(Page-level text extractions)
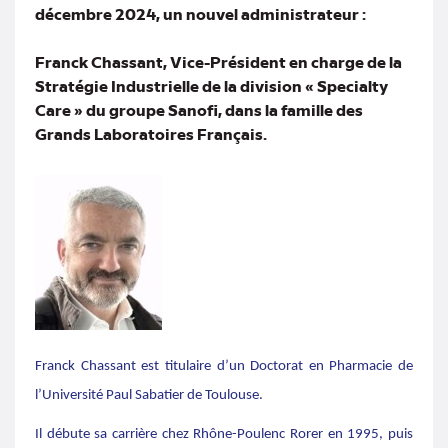
décembre 2024, un nouvel administrateur :
Franck Chassant, Vice-Président en charge de la
Stratégie Industrielle de la division « Specialty
Care » du groupe Sanofi, dans la famille des
Grands Laboratoires Français.
Franck Chassant
est titulaire d’un Doctorat en Pharmacie de
l’Université Paul Sabatier de Toulouse.
Il débute sa carrière chez Rhône-Poulenc Rorer en 1995, puis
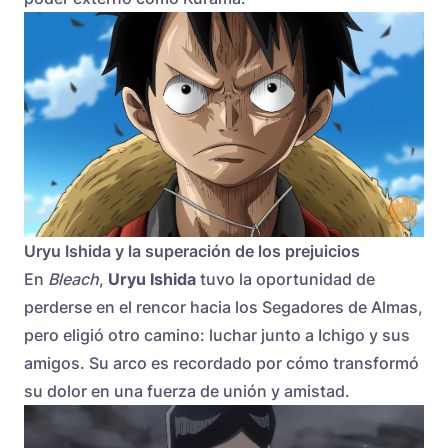
Uryu Ishida y la superación de los prejuicios
En
Bleach
,
Uryu Ishida
tuvo la oportunidad de
perderse en el rencor hacia los Segadores de Almas,
pero eligió otro camino: luchar junto a Ichigo y sus
amigos. Su arco es recordado por cómo transformó
su dolor en una fuerza de unión y amistad.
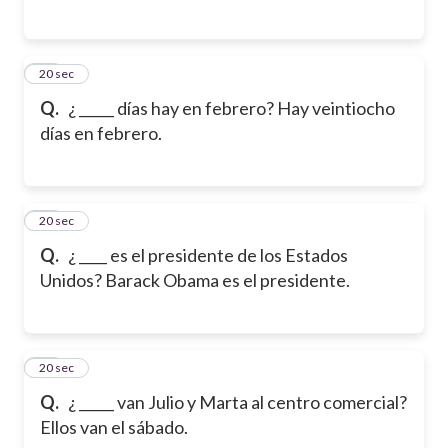
15
20 sec
Q.
¿ _____ días hay en febrero? Hay veintiocho
días en febrero.
16
20 sec
Q.
¿ ____ es el presidente de los Estados
Unidos? Barack Obama es el presidente.
17
20 sec
Q.
¿ _____ van Julio y Marta al centro comercial?
Ellos van el sábado.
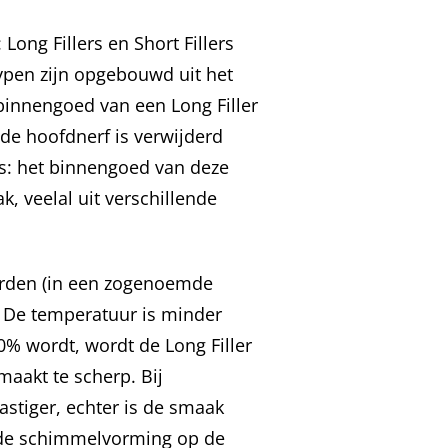
Long Fillers en Short Fillers
 typen zijn opgebouwd uit het
binnengoed van een Long Filler
de hoofdnerf is verwijderd
lers: het binnengoed van deze
ak, veelal uit verschillende
orden (in een zogenoemde
. De temperatuur is minder
0% wordt, wordt de Long Filler
maakt te scherp. Bij
stiger, echter is de smaak
t de schimmelvorming op de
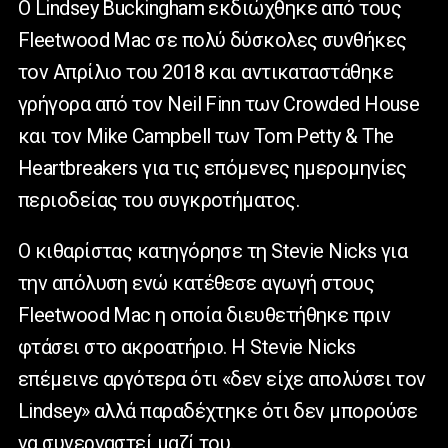
Ο Lindsey Buckingham εκδιώχθηκε από τους
Fleetwood Mac σε πολύ δύσκολες συνθήκες
τον Απρίλιο του 2018 και αντικαταστάθηκε
γρήγορα από τον Neil Finn των Crowded House
και τον Mike Campbell των Tom Petty & The
Heartbreakers για τις επόμενες ημερομηνίες
περιοδείας του συγκροτήματος.
Ο κιθαρίστας κατηγόρησε τη Stevie Nicks για
την απόλυση ενώ κατέθεσε αγωγή στους
Fleetwood Mac η οποία διευθετήθηκε πριν
φτάσει στο ακροατήριο. Η Stevie Nicks
επέμεινε αργότερα ότι «δεν είχε απολύσει τον
Lindsey» αλλά παραδέχτηκε ότι δεν μπορούσε
να συνεργαστεί μαζί του.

> _THE PROBLEM_
Exactly one number is the answer: how many lines of the entries contain the string "febrero".

> _SOLUTION TO THIS PROBLEM_
2